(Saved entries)
= = = =
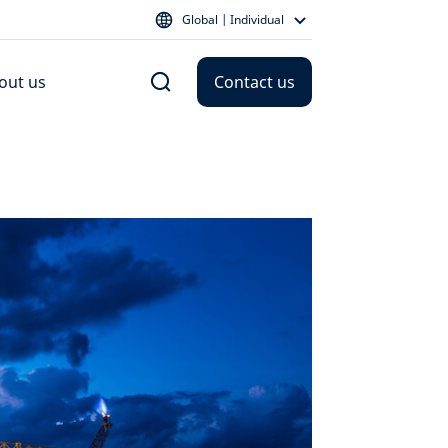
Global | Individual
out us
Contact us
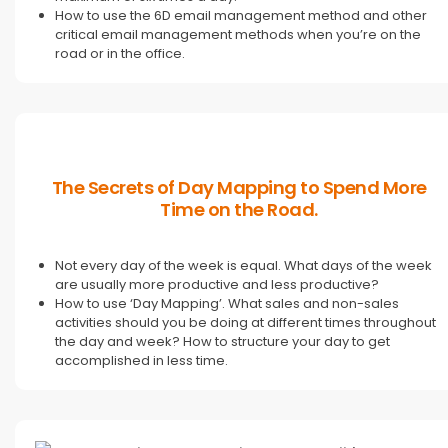
How to use the 6D email management method and other
critical email management methods when you’re on the
road or in the office.
The Secrets of Day Mapping to Spend More
Time on the Road.
Not every day of the week is equal. What days of the week
are usually more productive and less productive?
How to use ‘Day Mapping’. What sales and non-sales
activities should you be doing at different times throughout
the day and week? How to structure your day to get
accomplished in less time.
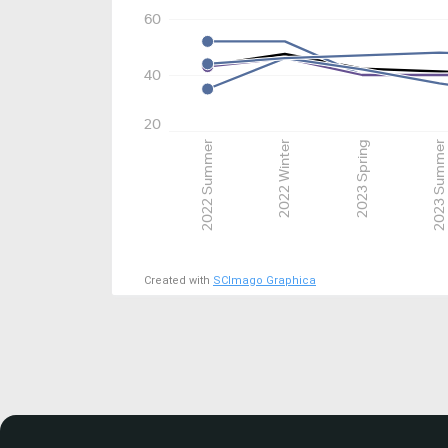
60
40
20
2022 Summer
2022 Winter
2023 Spring
2023 Summer
Created with
SCImago Graphica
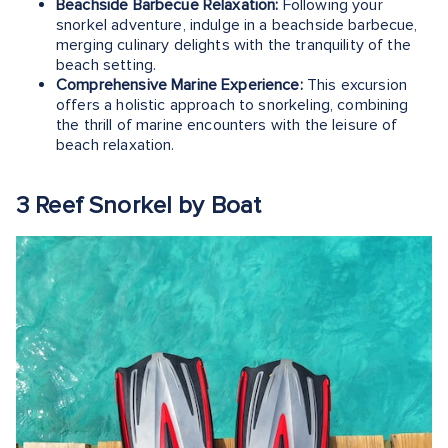
Beachside Barbecue Relaxation:
Following your
snorkel adventure, indulge in a beachside barbecue,
merging culinary delights with the tranquility of the
beach setting.
Comprehensive Marine Experience:
This excursion
offers a holistic approach to snorkeling, combining
the thrill of marine encounters with the leisure of
beach relaxation.
3 Reef Snorkel by Boat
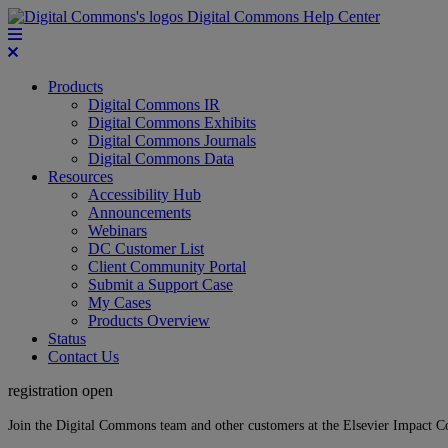
Digital Commons Help Center
Products
Digital Commons IR
Digital Commons Exhibits
Digital Commons Journals
Digital Commons Data
Resources
Accessibility Hub
Announcements
Webinars
DC Customer List
Client Community Portal
Submit a Support Case
My Cases
Products Overview
Status
Contact Us
registration open
Join the Digital Commons team and other customers at the Elsevier Impact 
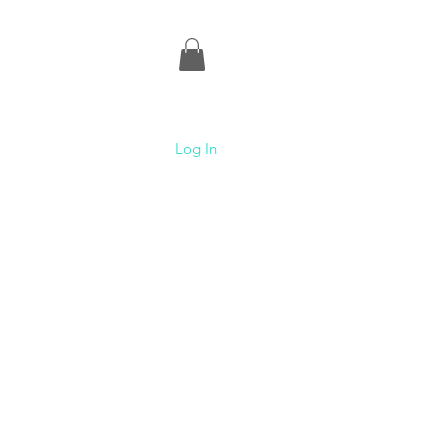
Log In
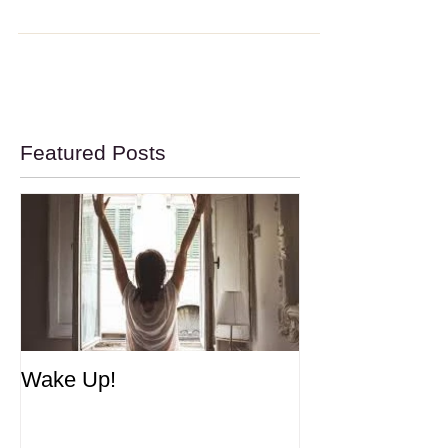
Meditation Made Simpler
Meditation Made Simpler I see many people in my
practice and often ask them if they meditate. The
standard response: I try but I just...
Featured Posts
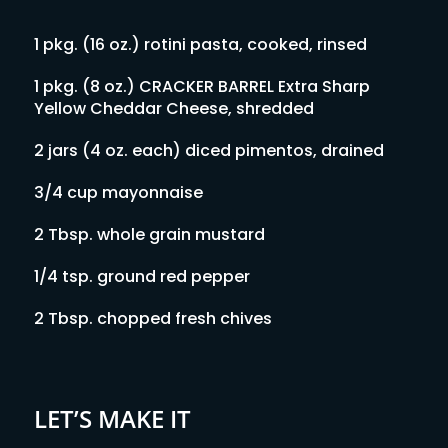
1 pkg. (16 oz.) rotini pasta, cooked, rinsed
1 pkg. (8 oz.) CRACKER BARREL Extra Sharp
Yellow Cheddar Cheese, shredded
2 jars (4 oz. each) diced pimentos, drained
3/4 cup mayonnaise
2 Tbsp. whole grain mustard
1/4 tsp. ground red pepper
2 Tbsp. chopped fresh chives
LET’S MAKE IT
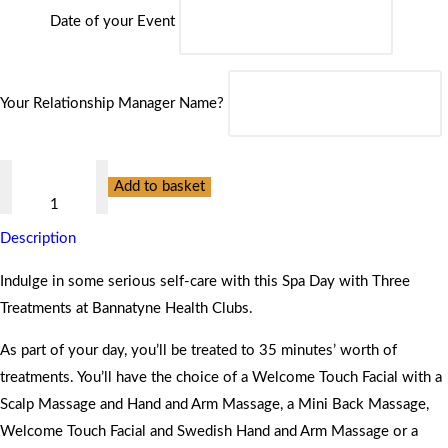
Date of your Event
Your Relationship Manager Name?
Spa
Add to basket
Day
with
Description
Three
Treatments
Indulge in some serious self-care with this Spa Day with Three
at
Treatments at Bannatyne Health Clubs.
Bannatyne
As part of your day, you’ll be treated to 35 minutes’ worth of
Health
treatments. You’ll have the choice of a Welcome Touch Facial with a
Clubs
Scalp Massage and Hand and Arm Massage, a Mini Back Massage,
quantity
Welcome Touch Facial and Swedish Hand and Arm Massage or a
= = = =
**WORK REQUIRED:**
The word "Facial" occurs on some lines of the data. Give the number of those lines only.

**SOLVED EXERCISE:**
2